_Work instructions_: In the listing below, find each line that holds "semua" and list it.

......

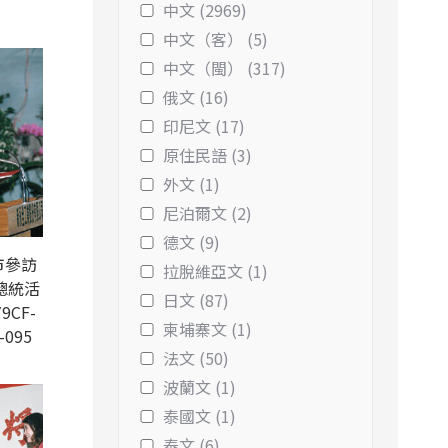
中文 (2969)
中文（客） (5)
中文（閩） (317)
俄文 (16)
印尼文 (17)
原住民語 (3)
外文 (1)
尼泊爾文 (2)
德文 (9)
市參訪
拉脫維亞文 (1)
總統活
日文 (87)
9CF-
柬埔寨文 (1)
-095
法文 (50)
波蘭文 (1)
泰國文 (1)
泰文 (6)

......

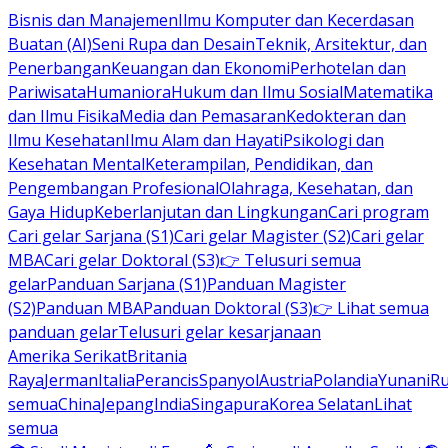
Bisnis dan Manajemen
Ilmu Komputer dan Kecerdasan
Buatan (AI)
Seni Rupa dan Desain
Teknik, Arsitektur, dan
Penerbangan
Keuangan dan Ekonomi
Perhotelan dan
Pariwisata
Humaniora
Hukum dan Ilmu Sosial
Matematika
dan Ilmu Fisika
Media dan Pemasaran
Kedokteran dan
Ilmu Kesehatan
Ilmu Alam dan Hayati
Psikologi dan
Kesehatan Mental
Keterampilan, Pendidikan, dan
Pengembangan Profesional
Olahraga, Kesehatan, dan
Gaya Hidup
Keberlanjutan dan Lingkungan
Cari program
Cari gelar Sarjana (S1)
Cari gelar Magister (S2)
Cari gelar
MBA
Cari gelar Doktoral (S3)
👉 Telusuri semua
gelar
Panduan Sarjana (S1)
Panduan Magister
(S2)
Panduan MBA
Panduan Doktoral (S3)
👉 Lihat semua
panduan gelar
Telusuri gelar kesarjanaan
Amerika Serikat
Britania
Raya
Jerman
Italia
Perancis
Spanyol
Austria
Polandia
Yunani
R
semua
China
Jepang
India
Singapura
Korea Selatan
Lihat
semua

......

_Your solution_:
👉 Telusuri semua
👉 Lihat semua
semua
semua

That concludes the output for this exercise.